Artificial Intelligence refers to the development of computer systems (algorithms) that can perform tasks typically requiring human intelligence. This includes capabilities such as learning, reasoning, problem-solving, and understanding natural language. 

In other words, an algorithm is just a fancy name for the logic inside a computer program. It’s just a reflection of the intent of the person that built it, not automatic human impulses and behaviors. 

Despite all the fuss about computers replacing humans—fueled by the fancy, accessible outfit that OpenAI put on artificial intelligence with ChatGPT—computers are still not producing anything that original or useful. 

What’s the Value of AI In HR? 

That being said, there is some truth behind the marketing; there are still enormous opportunities for people and businesses to command those algorithms—and tailor that logic—to create efficiencies in their work. 

And they are, especially in HR and recruiting. 

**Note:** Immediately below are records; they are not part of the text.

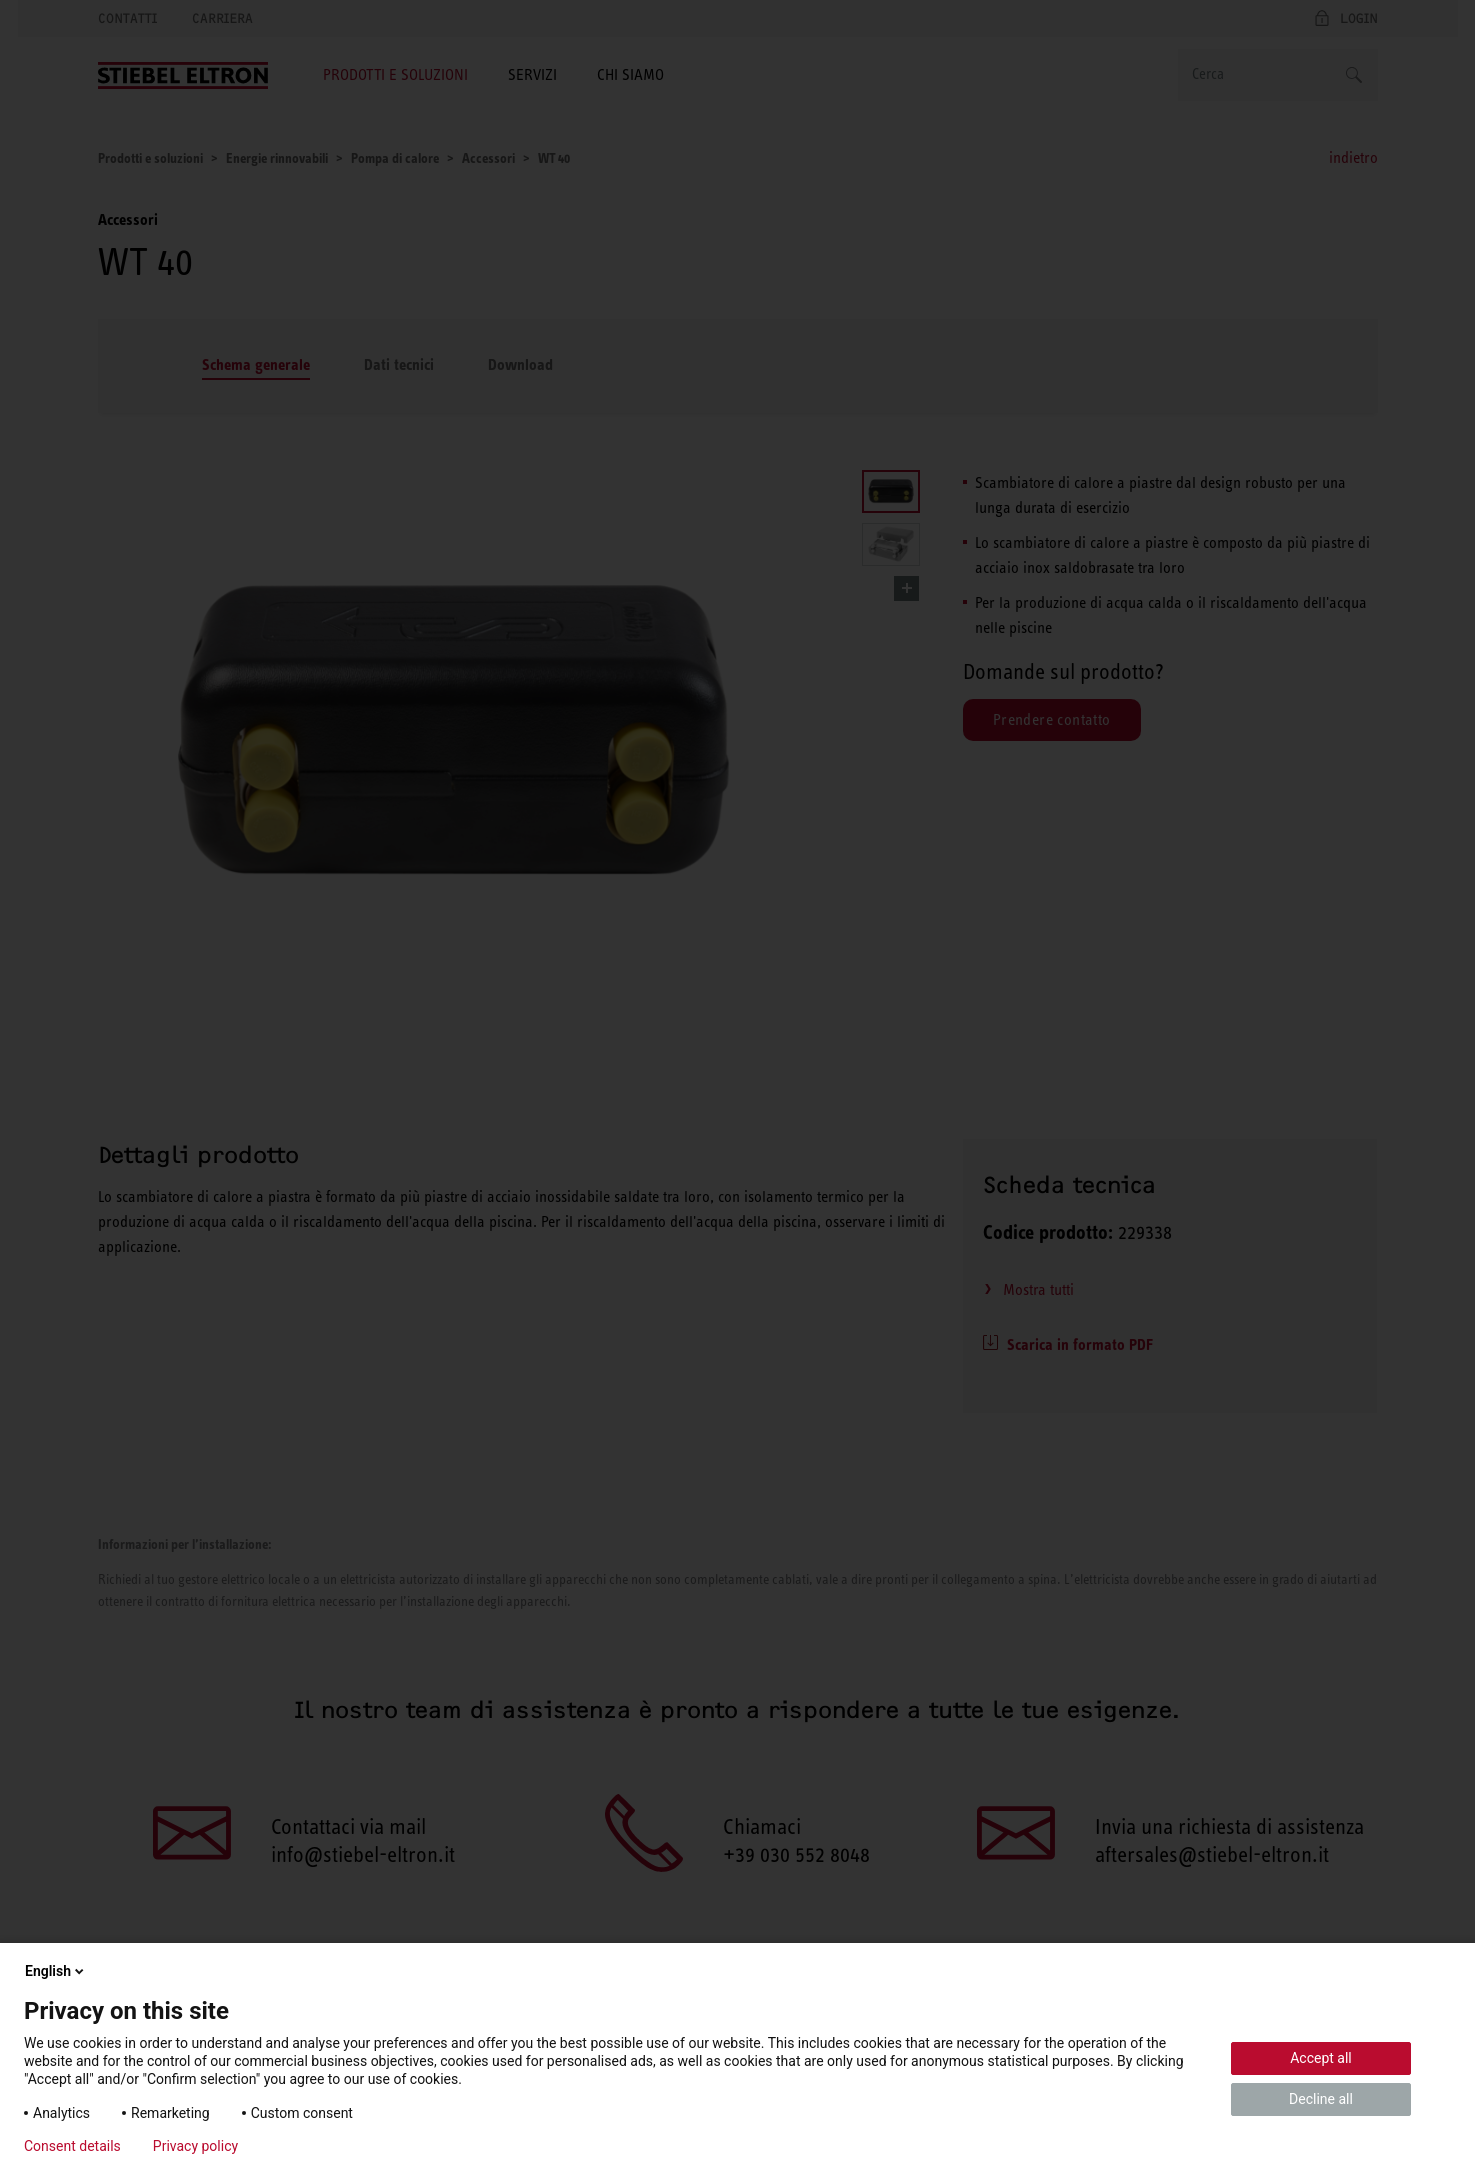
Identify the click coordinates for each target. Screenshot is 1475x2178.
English (56, 1971)
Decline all (1321, 2099)
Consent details (72, 2146)
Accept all (1321, 2058)
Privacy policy (195, 2146)
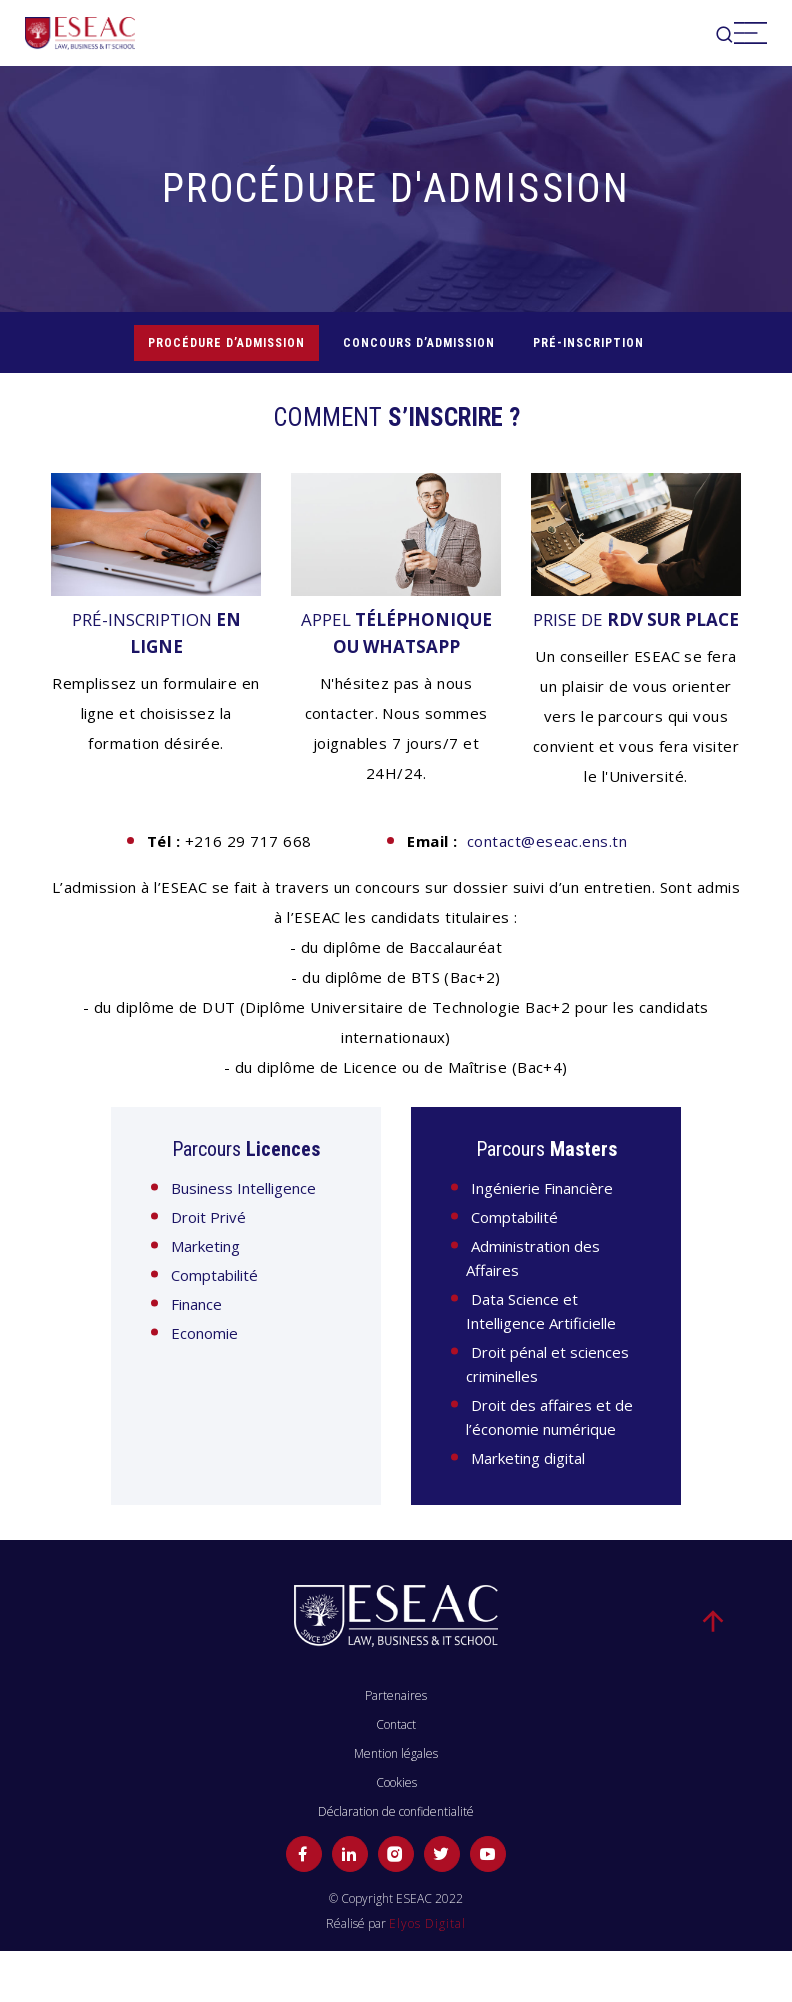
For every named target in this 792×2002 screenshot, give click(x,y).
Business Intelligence (243, 1188)
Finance (196, 1304)
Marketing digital (528, 1458)
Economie (204, 1333)
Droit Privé (208, 1217)
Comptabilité (214, 1275)
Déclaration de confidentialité (396, 1811)
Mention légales (396, 1753)
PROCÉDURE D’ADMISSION (226, 343)
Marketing (205, 1246)
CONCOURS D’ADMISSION (419, 343)
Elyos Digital (427, 1923)
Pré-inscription (588, 343)
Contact (396, 1724)
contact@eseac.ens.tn (547, 841)
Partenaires (396, 1695)
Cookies (396, 1782)
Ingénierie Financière (542, 1188)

A recent study found that the majority of the 250 HR leaders surveyed said they are already using AI across HR functions like employee records management (78%), payroll processing and benefits administration (77%), recruitment and hiring (73%), performance management (72%), and onboarding new employees (69%). 

AI in HR automates repetitive and time-consuming tasks, clearing time for HR leaders to focus on creating and executing high-level strategy, and empowering HR professionals to make better decisions via predictive analytics. 

But, while artificial intelligence creates massive opportunities for human resources departments in terms of efficiency and capacity, it also opens employers up to new forms of risk which must be addressed—compliance risks in the form of privacy and discrimination. 

Click here to find out how to use AI in HR to unlock all the time- and cost-saving benefits without getting sued. 

How AI Will Change Recruiting in 2024

One of the areas in HR where AI is expected to (and already is) making a major impact is in recruiting. 

First and foremost, AI can add immediate value to the recruitment process by predicting talent needs within a company or a specific department, helping HR teams prioritize their hiring needs.

AI can also assist HR professionals in sourcing candidates, screening resumes, and identifying the most suitable candidates for a particular role. AI algorithms can analyze job descriptions and match them with the skills and experience of potential candidates, making the hiring process more efficient and reducing bias.

AI empowers segmentation and personalization in the recruiting journey, unlocking major time and cost savings. 

“AI could allow your business to communicate very differently with a senior hire to a junior hire—a specialized, skilled candidate versus a generalist—and that’s a huge game changer because it suddenly means you can have this incredibly personalized relationship with a candidate without having them meet thousands of people on your talent acquisition team,” said Body on America Back to Work. (Click here to check out the episode.) 

In 2024, as AI products improve and HR departments get more comfortable with the tools, AI is projected to be used more often in conducting video interviews, personality assessments, and online tests to scan for soft skills and cultural fit. 

Additionally, more generations are expected to launch generative AI-powered HR chatbots to assist with candidate engagement during the recruiting process and provide real-time support by answering frequently asked questions about the organization or the application process. HR professionals are also expected to hand off more tasks to ChatGPT such as screening resumes, scheduling interviews, writing job descriptions, coming up with search keywords that target qualified candidates, and generating interview questions. 

Mostly, for recruiters leaning into the AI trend, 2024 will be about figuring out how to use the tool legally and ethically to improve efficiency—not about replacing HR jobs with a computer.